In this study, a single 0.2 ml/kg IM IGIM dose was shown to be safe and well tolerated, with all TEAEs mild or moderate in intensity, most (71%) related to injection site pain, and the vast majority (96%) resolved without sequelae at the end of follow-up. The assessment of safety did not reveal any new safety signals or a pattern of clinically relevant changes in laboratory parameters, and any abnormalities recorded during the study were consistent with those that might reasonably be expected with the use of polyclonal IGs.

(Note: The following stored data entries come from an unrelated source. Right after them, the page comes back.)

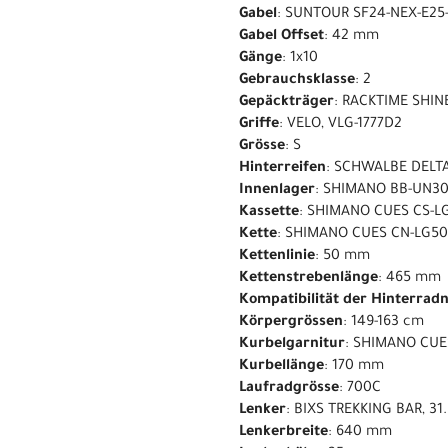
Gabel
: SUNTOUR SF24-NEX-E25
Gabel Offset
: 42 mm
Gänge
: 1x10
Gebrauchsklasse
: 2
Gepäckträger
: RACKTIME SHIN
Griffe
: VELO, VLG-1777D2
Grösse
: S
Hinterreifen
: SCHWALBE DELT
Innenlager
: SHIMANO BB-UN3
Kassette
: SHIMANO CUES CS-LG
Kette
: SHIMANO CUES CN-LG5
Kettenlinie
: 50 mm
Kettenstrebenlänge
: 465 mm
Kompatibilität der Hinterrad
Körpergrössen
: 149-163 cm
Kurbelgarnitur
: SHIMANO CUE
Kurbellänge
: 170 mm
Laufradgrösse
: 700C
Lenker
: BIXS TREKKING BAR, 3
Lenkerbreite
: 640 mm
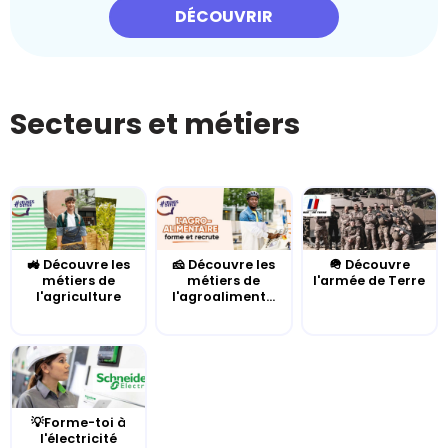
DÉCOUVRIR
Secteurs et métiers
🚜 Découvre les
🧀 Découvre les
🪖 Découvre
métiers de
métiers de
l'armée de Terre
l'agriculture
l'agroaliment...
💡Forme-toi à
l'électricité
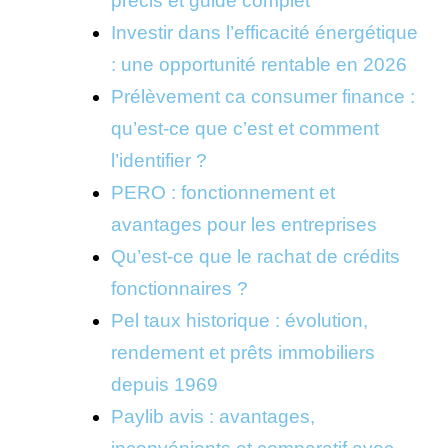
précis et guide complet
Investir dans l’efficacité énergétique
: une opportunité rentable en 2026
Prélèvement ca consumer finance :
qu’est-ce que c’est et comment
l’identifier ?
PERO : fonctionnement et
avantages pour les entreprises
Qu’est-ce que le rachat de crédits
fonctionnaires ?
Pel taux historique : évolution,
rendement et prêts immobiliers
depuis 1969
Paylib avis : avantages,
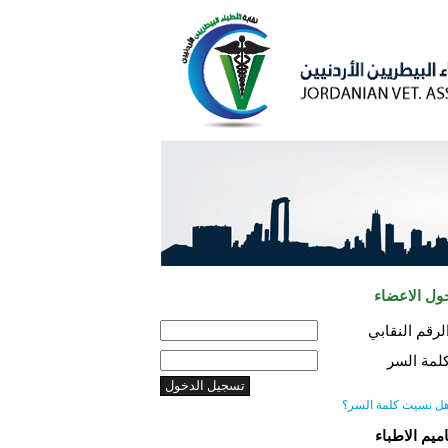
ول الاعضاء
لرقم النقابي
لمة السر
ل نسيت كلمة السر؟
اميم الاطباء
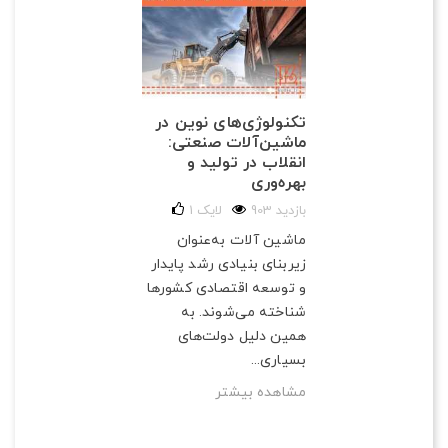
تکنولوژی‌های نوین در
ماشین‌آلات صنعتی:
انقلاب در تولید و
بهره‌وری
903 بازدید
لایک
1
ماشین آلات به‌عنوان
زیربنای بنیادی رشد پایدار
و توسعه اقتصادی کشورها
شناخته می‌شوند. به
همین دلیل دولت‌های
بسیاری...
مشاهده بیشتر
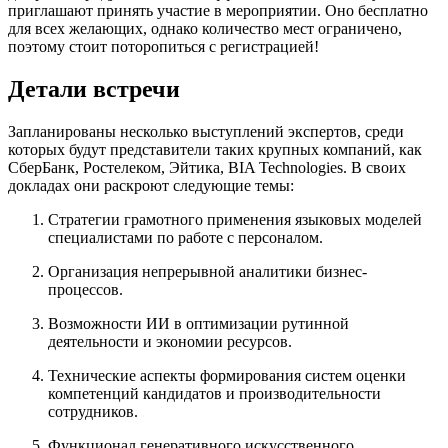
приглашают принять участие в мероприятии. Оно бесплатно
для всех желающих, однако количество мест ограничено,
поэтому стоит поторопиться с регистрацией!
Детали встречи
Запланированы несколько выступлений экспертов, среди
которых будут представители таких крупных компаний, как
СберБанк, Ростелеком, Эйтика, BIA Technologies. В своих
докладах они раскроют следующие темы:
Стратегии грамотного применения языковых моделей
специалистами по работе с персоналом.
Организация непрерывной аналитики бизнес-
процессов.
Возможности ИИ в оптимизации рутинной
деятельности и экономии ресурсов.
Технические аспекты формирования систем оценки
компетенций кандидатов и производительности
сотрудников.
Функционал генеративного искусственного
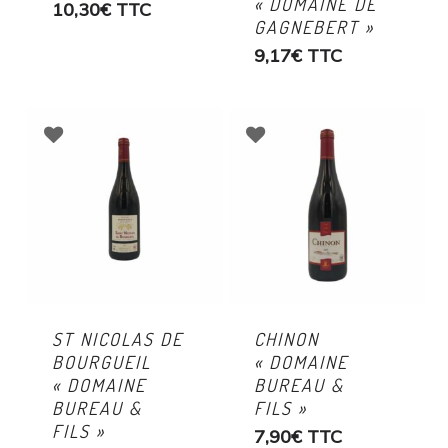
« DOMAINE DE
10,30
€
TTC
GAGNEBERT »
9,17
€
TTC
ST NICOLAS DE
CHINON
BOURGUEIL
« DOMAINE
« DOMAINE
BUREAU &
BUREAU &
FILS »
FILS »
7,90
€
TTC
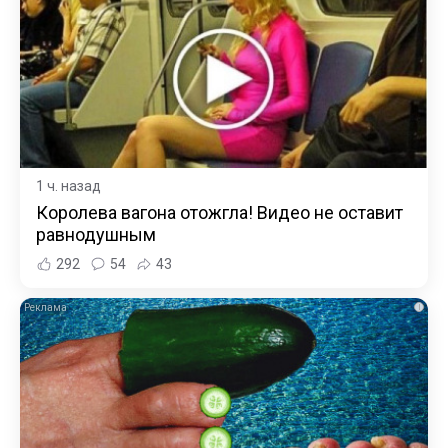
1 ч. назад
Королева вагона отожгла! Видео не оставит
равнодушным
292
54
43
i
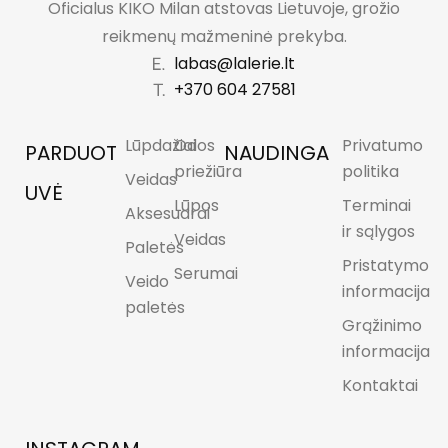
Oficialus KIKO Milan atstovas Lietuvoje, grožio
reikmenų mažmeninė prekyba.
labas@lalerie.lt
+370 604 27581
Lūpdažiai
Odos
Privatumo
PARDUOT
NAUDINGA
priežiūra
politika
Veidas
UVĖ
Lūpos
Terminai
Aksesuarai
ir sąlygos
Veidas
Paletės
Pristatymo
Serumai
Veido
informacija
paletės
Grąžinimo
informacija
Kontaktai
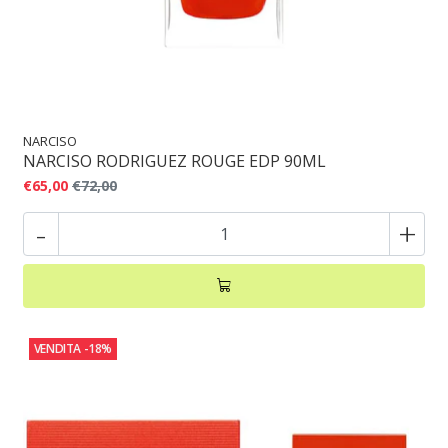
NARCISO
NARCISO RODRIGUEZ ROUGE EDP 90ML
€65,00
€72,00
-
+
VENDITA
-18%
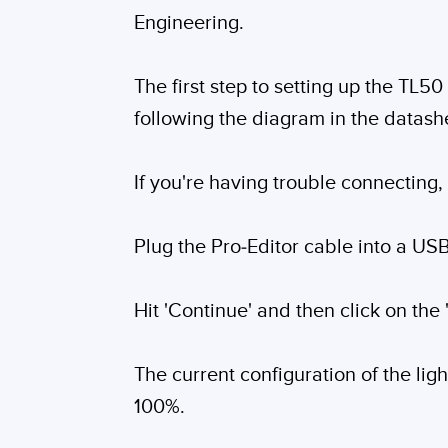
Engineering.
The first step to setting up the TL5
following the diagram in the datash
If you're having trouble connecting
Plug the Pro-Editor cable into a US
Hit 'Continue' and then click on the 
The current configuration of the lig
100%.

Limitations of this study include the small number of subjects and the use of a surrogate efficacy outcome. The sample size was appropriate to assess PK. A study assessing clinical outcomes would have required the recruitment of an unfeasibly large number of subjects to be appropriately powered to detect a clinically meaningful and statistically significant difference. In addition, because the Advisory Committee on Immunization Practices recommends HAV vaccination for prophylaxis for travelers aged at least 12 months, whereas IGIM is recommended for prophylaxis only in infants, adults aged at least 40 years, individuals with chronic liver disease, and those with a contraindication to HAV vaccination [16], the generalizability of these findings is limited.

Studies determining whether the protective antibody threshold is clinically relevant would be necessary to allow the design and conduct of well-controlled studies in the hepatitis A pre- and post-exposure prophylaxis setting. The efficacy of hepatitis A prophylaxis with passive immunization has been historically demonstrated, but there are no recent studies devoted to assessment of specific high-risk populations. As a result, most of the data on the effectiveness of passive immunization for pre- and post-exposure hepatitis A prophylaxis come from studies performed long ago with a risk of bias, highlighting the need for new research using strong clinical outcomes and modern methodologic standards. At the same time, due to the nature of this treatment, using placebo control group comparisons in clinical studies would pose significant ethical and logistical concerns for future clinical developments. This could potentially be addressed by using appropriate PK/pharmacodynamics modeling and simulation methods once protective thresholds have been confirmed.

Conclusions

Following a single dose of 0.2 ml/kg IGIM, all 26 subjects in the evaluable population achieved anti-HAV uncorrected titers > 10 mIU/ml after Tmax through day 60. For mean baseline-corrected values, anti-HAV antibody titers showed a Tmax of 95.33 h, a Cmax of 114 mIU/ml, and an observed Thalf of 1130 h (47.1 days). For mean uncorrected values, anti-HAV antibody titers rose rapidly following a single 0.2 ml/kg dose of IGIM to reach a median Tmax at 95.33 h with a mean Cmax of 118 mIU/ml and observed mean Thalf of 1520 h (63.3 days). A single 0.2 ml/kg IGIM dose was safe and well tolerated in HAV-seronegative healthy adults.